### Exercise instructions
Take the lines below from the one with "Endividamento das famílias" through the one with "Combina con" and print only them, exactly. Don't print the pictures.
────────────────────
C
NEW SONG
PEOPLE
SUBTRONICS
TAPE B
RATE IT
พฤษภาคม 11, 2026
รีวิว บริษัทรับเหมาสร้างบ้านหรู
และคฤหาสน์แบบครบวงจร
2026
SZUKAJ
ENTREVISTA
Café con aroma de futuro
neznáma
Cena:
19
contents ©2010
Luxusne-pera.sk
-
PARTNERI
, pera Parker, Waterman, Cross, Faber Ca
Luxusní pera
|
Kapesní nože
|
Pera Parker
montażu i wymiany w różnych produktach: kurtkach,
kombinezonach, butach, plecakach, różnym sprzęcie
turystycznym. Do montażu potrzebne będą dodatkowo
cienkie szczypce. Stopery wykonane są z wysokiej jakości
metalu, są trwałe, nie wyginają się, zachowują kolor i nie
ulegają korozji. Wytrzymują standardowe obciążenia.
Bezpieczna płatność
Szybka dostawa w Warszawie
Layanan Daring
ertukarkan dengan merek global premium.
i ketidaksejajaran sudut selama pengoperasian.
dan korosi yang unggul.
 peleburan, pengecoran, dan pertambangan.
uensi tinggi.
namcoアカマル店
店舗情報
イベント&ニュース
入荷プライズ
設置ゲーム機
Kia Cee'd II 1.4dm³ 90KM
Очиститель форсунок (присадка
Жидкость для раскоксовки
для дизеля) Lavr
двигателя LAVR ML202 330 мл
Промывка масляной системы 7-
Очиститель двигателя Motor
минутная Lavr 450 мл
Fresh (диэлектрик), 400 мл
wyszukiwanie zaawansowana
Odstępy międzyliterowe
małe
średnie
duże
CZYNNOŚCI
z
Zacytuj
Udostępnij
────────────────────
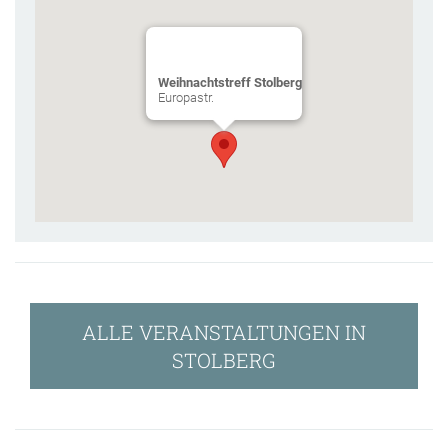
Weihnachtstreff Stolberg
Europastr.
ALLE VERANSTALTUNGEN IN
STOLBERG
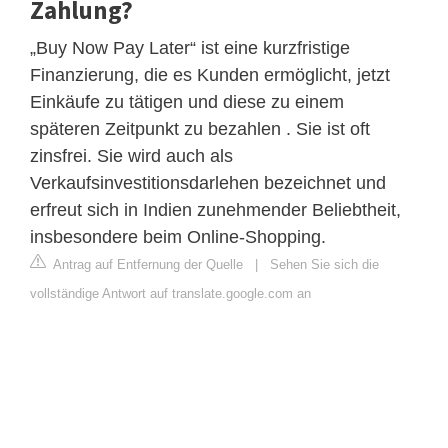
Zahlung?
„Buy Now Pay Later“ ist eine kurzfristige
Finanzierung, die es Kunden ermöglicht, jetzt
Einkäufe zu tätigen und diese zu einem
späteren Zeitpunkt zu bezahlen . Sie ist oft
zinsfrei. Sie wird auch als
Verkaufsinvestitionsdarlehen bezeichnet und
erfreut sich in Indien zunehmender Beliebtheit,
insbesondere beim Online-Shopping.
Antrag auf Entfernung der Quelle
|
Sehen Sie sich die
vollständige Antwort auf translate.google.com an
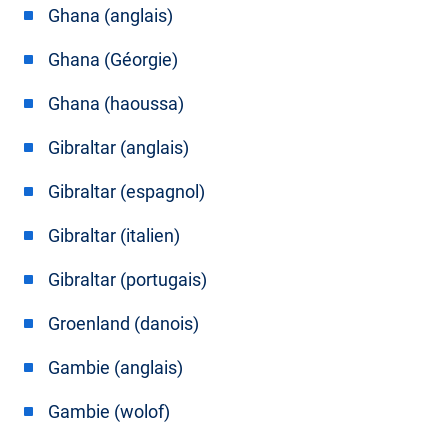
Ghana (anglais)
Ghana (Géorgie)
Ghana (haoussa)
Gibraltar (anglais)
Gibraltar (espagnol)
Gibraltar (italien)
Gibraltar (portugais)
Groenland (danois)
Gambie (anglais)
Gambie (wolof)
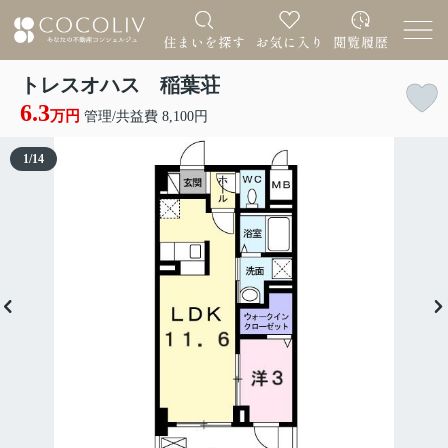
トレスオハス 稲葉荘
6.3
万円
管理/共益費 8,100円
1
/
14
────────────────────
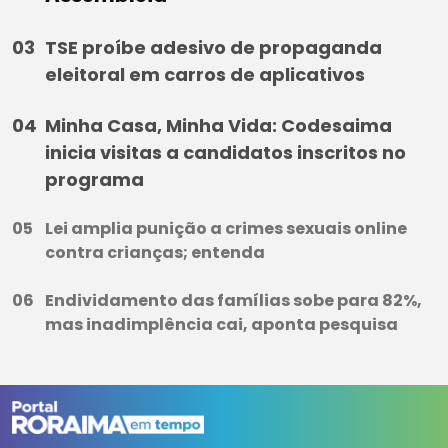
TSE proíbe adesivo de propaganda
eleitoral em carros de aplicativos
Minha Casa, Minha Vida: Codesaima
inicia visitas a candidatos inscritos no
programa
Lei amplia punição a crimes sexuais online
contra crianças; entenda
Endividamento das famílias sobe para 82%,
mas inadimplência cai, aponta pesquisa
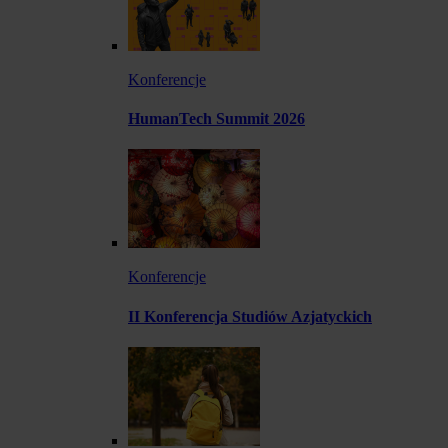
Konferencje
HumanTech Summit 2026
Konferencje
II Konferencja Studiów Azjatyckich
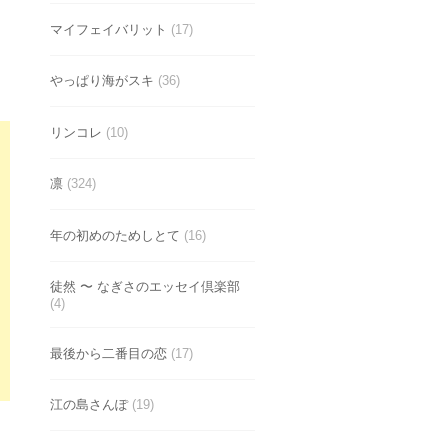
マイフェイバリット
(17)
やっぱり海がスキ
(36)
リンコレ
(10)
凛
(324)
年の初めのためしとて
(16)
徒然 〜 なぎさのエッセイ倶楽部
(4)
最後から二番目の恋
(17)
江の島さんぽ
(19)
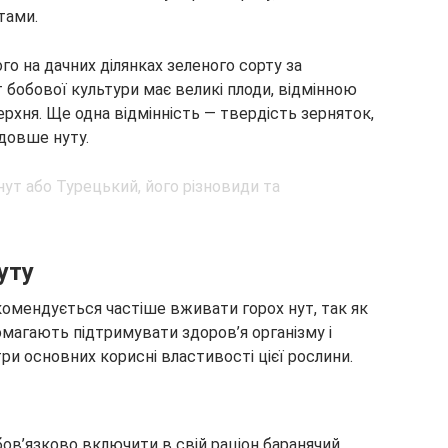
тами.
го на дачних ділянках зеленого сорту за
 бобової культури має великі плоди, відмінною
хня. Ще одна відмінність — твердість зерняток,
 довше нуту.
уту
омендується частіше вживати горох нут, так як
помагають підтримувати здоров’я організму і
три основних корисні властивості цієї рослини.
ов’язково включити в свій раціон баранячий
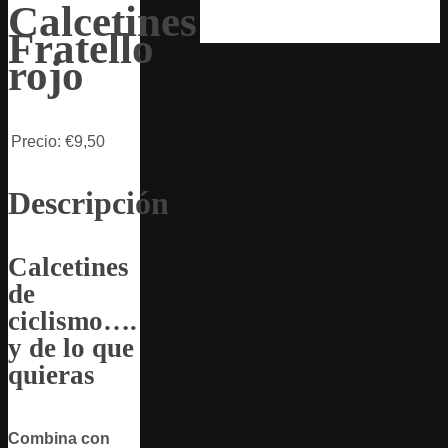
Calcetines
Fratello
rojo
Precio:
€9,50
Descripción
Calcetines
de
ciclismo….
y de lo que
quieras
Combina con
────────────────────
### Answer to this problem
Endividamento das famílias sobe para 82%,
mas inadimplência cai, aponta pesquisa
Konferencje
HumanTech Summit 2026
Konferencje
II Konferencja Studiów Azjatyckich
マイフェイバリット
(17)
やっぱり海がスキ
(36)
リンコレ
(10)
凛
(324)
年の初めのためしとて
(16)
徒然 〜 なぎさのエッセイ倶楽部
(4)
最後から二番目の恋
(17)
江の島さんぽ
(19)
тами.
го на дачних ділянках зеленого сорту за
 бобової культури має великі плоди, відмінною
хня. Ще одна відмінність — твердість зерняток,
 довше нуту.
уту
омендується частіше вживати горох нут, так як
помагають підтримувати здоров’я організму і
три основних корисні властивості цієї рослини.
ов’язково включити в свій раціон баранячий
Calcetines
Fratello
rojo
Precio:
€9,50
Descripción
Calcetines
de
ciclismo….
y de lo que
quieras
Combina con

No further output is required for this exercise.